A legal claim filed in Allahabad High Court by three parties — the Sunni Central Board of Waqf, Hindu Ramlalla Virajman and Hindu Nirmohi Akhara — to the land where the mosque stood dragged on for years before a verdict was handed down recently. The three-judge court split the land into three parts, giving one to each claimant.
The judgment ended up appearing more political than legal. Responding to Hindu belief, the court declared that the site where the mosque stood was indeed the place of Ram's birth.
Romila Thapar, a distinguished historian on early India, wrote in an article, "Hindus deeply revere Ram as a deity, but can this support a legal decision on claims to a birthplace, possession of land and the deliberate destruction of a major historical monument to assist in acquiring the land?"
What is even more disturbing is that there is no conclusive historical evidence that Ram was born on that piece of land or that a Hindu temple even existed there. Excavations on the disputed site carried out by the Archaeological Survey of India (ASI) could not find signs of a 12th-century Hindu temple, the structure that Babur is said to have destroyed in the 16th century to make way for the Babri Mosque. The ASI's findings have been countered by others including historians and archaeologists.
For the court to have tailored its judgment to suit largely Hindu aspirations affirms that the legal process was far from just. One of the judges went on to say that history and archaeological evidence were not absolute necessities in deciding such suits.
The three aggrieved parties had expected that the court would rule in favor of one of them. They did not expect an order trifurcating the land.
Columnist Dileep Padgaonkar wrote in The Times of India: "Once faith and belief are factored into the resolution of a legal tangle, you embark swiftly and surely on the slippery slope of majoritarian (read Hindu in this case) conceit."
The verdict will create an unhealthy precedent in a country where land grabs are increasingly becoming the norm. It is now a simple matter for a group to claim rights to a plot by saying it was the birthplace of some divine being. In India, there are thousands of such beings.

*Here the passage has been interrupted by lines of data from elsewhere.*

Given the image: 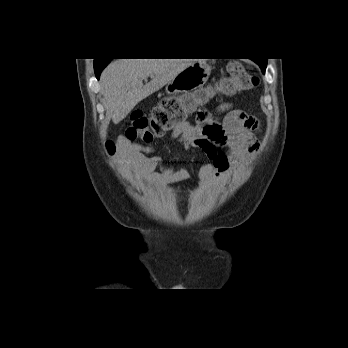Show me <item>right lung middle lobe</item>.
Here are the masks:
<instances>
[{"mask_svg": "<svg viewBox=\"0 0 348 348\" xmlns=\"http://www.w3.org/2000/svg\"><path fill=\"white\" fill-rule=\"evenodd\" d=\"M111 59H95L94 65H104L106 66Z\"/></svg>", "mask_w": 348, "mask_h": 348, "instance_id": "obj_1", "label": "right lung middle lobe"}]
</instances>
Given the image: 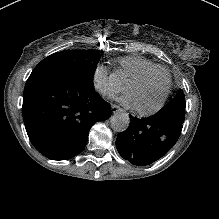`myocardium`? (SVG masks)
<instances>
[{
	"instance_id": "1",
	"label": "myocardium",
	"mask_w": 219,
	"mask_h": 219,
	"mask_svg": "<svg viewBox=\"0 0 219 219\" xmlns=\"http://www.w3.org/2000/svg\"><path fill=\"white\" fill-rule=\"evenodd\" d=\"M161 72H166L167 74V83L163 89L161 97L151 105H145L142 103H137L138 108L142 111H155L158 108H160L168 98V95L170 93L171 87H172V75L168 69H166L163 66H158L155 69L143 73L140 77H138L131 85L127 88V93L132 96L133 91L135 88L139 85H141L144 81H146L148 78L153 77L155 75H158Z\"/></svg>"
}]
</instances>
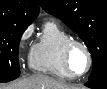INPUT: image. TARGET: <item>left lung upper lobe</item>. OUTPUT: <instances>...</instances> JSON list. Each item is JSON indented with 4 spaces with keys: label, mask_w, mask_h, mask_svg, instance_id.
Listing matches in <instances>:
<instances>
[{
    "label": "left lung upper lobe",
    "mask_w": 107,
    "mask_h": 89,
    "mask_svg": "<svg viewBox=\"0 0 107 89\" xmlns=\"http://www.w3.org/2000/svg\"><path fill=\"white\" fill-rule=\"evenodd\" d=\"M40 5L61 19L88 47L93 60L89 80L107 71V0H40Z\"/></svg>",
    "instance_id": "obj_1"
}]
</instances>
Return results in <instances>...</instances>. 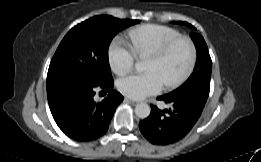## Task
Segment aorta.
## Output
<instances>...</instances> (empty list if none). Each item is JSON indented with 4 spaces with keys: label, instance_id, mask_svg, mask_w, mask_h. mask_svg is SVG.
<instances>
[{
    "label": "aorta",
    "instance_id": "obj_1",
    "mask_svg": "<svg viewBox=\"0 0 261 162\" xmlns=\"http://www.w3.org/2000/svg\"><path fill=\"white\" fill-rule=\"evenodd\" d=\"M137 70H140V64L138 63L136 66ZM151 108L146 103H139L135 107V114L137 117L141 119H145L150 115Z\"/></svg>",
    "mask_w": 261,
    "mask_h": 162
}]
</instances>
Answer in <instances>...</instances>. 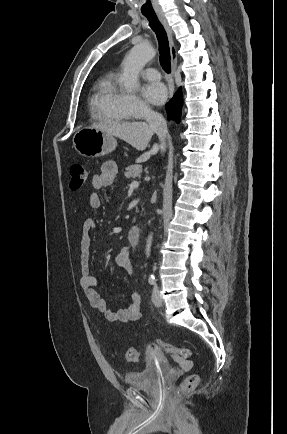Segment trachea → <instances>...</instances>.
<instances>
[{
	"label": "trachea",
	"instance_id": "obj_1",
	"mask_svg": "<svg viewBox=\"0 0 287 434\" xmlns=\"http://www.w3.org/2000/svg\"><path fill=\"white\" fill-rule=\"evenodd\" d=\"M145 17L149 21V26L155 32L158 43H159V53H160V64L166 73L171 72V54L169 41L167 37V33L159 21L157 15L155 13L152 14H144Z\"/></svg>",
	"mask_w": 287,
	"mask_h": 434
}]
</instances>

What is of most regret is the court's silence on the 1992 destruction of the Babri Mosque. It was a criminal act that could never be condoned.
This silence could encourage others to indulge in similarly wanton acts, although a few political parties — as well as Home Minister P. Chidambaram — have taken pains to set right this glaring omission by reiterating that the destruction was a crime.
As a footnote, I would like to add that although India's government, doubly nervous that the court decision came on the eve of the already much-criticized Commonwealth Games in Delhi, put the country on a high security alert, nothing untoward happened. Peace prevailed. Obviously, those who had lived through the destruction had grown wiser, and they could not be bothered by opposing religious and communal sentiments.
Yet, it is imperative that those who shamed the nation in 1992 be punished. Only then will Muslims feel comfortable. Who knows, they might even be able to forget and forgive the perpetrators of that heinous crime.
Gautaman Bhaskaran is a Chennai, India-based journalist.